FLoops @init allocate only once

Thanks for all that. I finally got the idea of the channels.

On the other side, this patterns appears to have quite a large some overhead relative to using threadid() (if there is nothing wrong with that code). I mentioned to @Salmon in PV that I have this very simple package ChunkSplitters.jl to exactly help with avoiding the threadid() pattern without that kind of overhead. It is something simple, almost as a manual splitting of the loop into the desired number of chunks. Then his code is written as:

using ChunkSplitters
function test_chunks(arr,Buffer)
    Threads.@threads for (i_range, ichunk) in chunks(axes(arr,1), length(Buffer))
        Buff = Buffer[ichunk]
        for i in i_range, j in axes(arr,2)
            useBuff!(arr,i,j,Buff)
        end
    end
    return arr
end

I keep chasing a more consensual alternative to that, if there is any. I get:

julia> timeall()
@threads with threadid():
  138.663 μs (48 allocations: 4.17 KiB)
chunks from ChunkSplitters:
  139.187 μs (48 allocations: 4.33 KiB)
channels:
  162.981 μs (57 allocations: 4.48 KiB)

With this code:

code
using FLoops
using ChunkSplitters
using BenchmarkTools
using Test

function useBuff!(arr,i,j,Buff)
    Buff .= 0
    for k in eachindex(Buff)
        Buff[k] += k
    end
    arr[i,j] = Buff[i]
end

function test_threadid(arr, Buffer)
    Threads.@threads for i in axes(arr,1)
        Buff = Buffer[Threads.threadid()]
        for j in axes(arr,2)
            useBuff!(arr,i,j,Buff)
        end
    end
    return arr
end

function test_chunks(arr,Buffer)
    Threads.@threads for (i_range, ichunk) in chunks(axes(arr,1), length(Buffer))
        Buff = Buffer[ichunk]
        for i in i_range, j in axes(arr,2)
            useBuff!(arr,i,j,Buff)
        end
    end
    return arr
end

function test_channel(arr,channel)
    Threads.@threads for i in axes(arr,1)
        Buff = take!(channel)
        for j in axes(arr,2)
            useBuff!(arr,i,j,Buff)
        end
        put!(channel, Buff)
    end
    return arr
end

function timeall()
    N = 200
    arr = zeros(N,20)
    Buffer = [zeros(N) for _ in 1:Threads.nthreads()]
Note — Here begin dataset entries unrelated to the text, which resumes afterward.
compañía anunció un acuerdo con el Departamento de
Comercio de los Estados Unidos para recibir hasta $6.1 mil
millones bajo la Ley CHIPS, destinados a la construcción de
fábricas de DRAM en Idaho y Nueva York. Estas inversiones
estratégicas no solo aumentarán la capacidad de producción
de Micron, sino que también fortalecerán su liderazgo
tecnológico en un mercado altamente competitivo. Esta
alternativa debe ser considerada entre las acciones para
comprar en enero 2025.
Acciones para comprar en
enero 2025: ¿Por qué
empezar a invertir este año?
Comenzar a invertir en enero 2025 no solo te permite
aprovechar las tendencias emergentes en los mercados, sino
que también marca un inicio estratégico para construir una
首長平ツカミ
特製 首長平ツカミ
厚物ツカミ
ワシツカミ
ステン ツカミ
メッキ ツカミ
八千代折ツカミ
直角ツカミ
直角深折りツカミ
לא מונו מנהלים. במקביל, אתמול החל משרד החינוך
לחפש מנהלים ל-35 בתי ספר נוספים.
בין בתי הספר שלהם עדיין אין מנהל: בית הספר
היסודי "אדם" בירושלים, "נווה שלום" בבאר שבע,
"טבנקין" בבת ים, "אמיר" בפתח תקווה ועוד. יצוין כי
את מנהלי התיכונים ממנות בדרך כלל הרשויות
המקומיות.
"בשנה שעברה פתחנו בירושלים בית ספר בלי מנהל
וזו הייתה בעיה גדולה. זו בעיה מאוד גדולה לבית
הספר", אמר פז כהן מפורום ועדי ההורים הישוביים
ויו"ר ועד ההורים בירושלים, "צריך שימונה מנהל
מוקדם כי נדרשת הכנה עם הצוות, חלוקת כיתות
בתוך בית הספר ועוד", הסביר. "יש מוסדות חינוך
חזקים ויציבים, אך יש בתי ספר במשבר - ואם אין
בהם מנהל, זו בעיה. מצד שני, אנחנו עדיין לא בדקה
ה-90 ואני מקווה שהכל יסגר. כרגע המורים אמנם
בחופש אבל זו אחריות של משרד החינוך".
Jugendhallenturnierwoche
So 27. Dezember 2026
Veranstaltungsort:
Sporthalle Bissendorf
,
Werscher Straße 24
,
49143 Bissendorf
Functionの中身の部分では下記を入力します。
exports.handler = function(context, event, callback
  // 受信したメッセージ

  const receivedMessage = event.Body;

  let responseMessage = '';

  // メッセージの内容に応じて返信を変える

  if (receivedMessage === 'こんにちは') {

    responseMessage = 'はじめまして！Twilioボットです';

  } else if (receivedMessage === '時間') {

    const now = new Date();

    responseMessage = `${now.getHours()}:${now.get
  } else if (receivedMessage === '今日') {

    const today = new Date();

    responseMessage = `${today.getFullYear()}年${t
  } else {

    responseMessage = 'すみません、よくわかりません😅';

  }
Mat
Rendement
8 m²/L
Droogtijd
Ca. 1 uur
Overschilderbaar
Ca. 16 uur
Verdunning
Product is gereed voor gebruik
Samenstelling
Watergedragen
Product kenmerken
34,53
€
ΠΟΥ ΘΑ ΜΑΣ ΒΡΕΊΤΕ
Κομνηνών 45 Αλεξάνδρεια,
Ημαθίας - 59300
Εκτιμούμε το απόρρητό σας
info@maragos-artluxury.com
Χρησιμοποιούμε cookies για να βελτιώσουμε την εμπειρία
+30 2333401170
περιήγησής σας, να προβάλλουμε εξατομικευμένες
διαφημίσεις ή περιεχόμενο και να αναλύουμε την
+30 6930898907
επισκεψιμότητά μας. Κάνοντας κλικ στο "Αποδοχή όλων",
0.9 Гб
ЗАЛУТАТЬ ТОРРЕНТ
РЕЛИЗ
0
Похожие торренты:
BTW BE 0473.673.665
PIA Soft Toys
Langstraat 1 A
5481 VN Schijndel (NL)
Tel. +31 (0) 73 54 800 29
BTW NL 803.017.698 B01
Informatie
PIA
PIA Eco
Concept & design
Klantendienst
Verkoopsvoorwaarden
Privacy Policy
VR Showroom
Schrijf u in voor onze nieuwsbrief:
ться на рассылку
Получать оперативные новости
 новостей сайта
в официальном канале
    channel = Channel{eltype(Buffer)}(length(Buffer))
    for buff in Buffer
        put!(channel, buff)
    end

    arr0 = copy(arr)
    test_threadid(arr0, Buffer)
    arr1 = copy(arr)
    test_chunks(arr1, Buffer)
    arr2 = copy(arr)
    test_channel(arr2, channel)
    @test isapprox(arr0,arr1)
    @test isapprox(arr0,arr1)

    println("@threads with threadid():")
    @btime test_threadid($arr,$Buffer)
    println("chunks from ChunkSplitters:")
    @btime test_chunks($arr,$Buffer)
    println("channels:")
    @btime test_channel($arr,$channel)

    nothing
end

EDIT: There is an overhead, but not as large. I was taking/puting channels in the inner loop. Thus, it can be nice alternative it the inner operations on each thread are not very fast relative to that overhead. And it is a nice style overall.

1 Like